-- Stored data entries --

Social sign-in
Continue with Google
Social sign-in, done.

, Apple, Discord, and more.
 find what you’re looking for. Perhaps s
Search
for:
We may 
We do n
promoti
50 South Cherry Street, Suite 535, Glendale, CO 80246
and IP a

-- PROBLEM TO SOLVE --
The answer must be a verbatim transcription of all the entries.

-- SOLUTION TO THE PROBLEM --
Social sign-in
Continue with Google
Social sign-in, done.

, Apple, Discord, and more.
 find what you’re looking for. Perhaps s
Search
for:
We may 
We do n
promoti
50 South Cherry Street, Suite 535, Glendale, CO 80246
and IP a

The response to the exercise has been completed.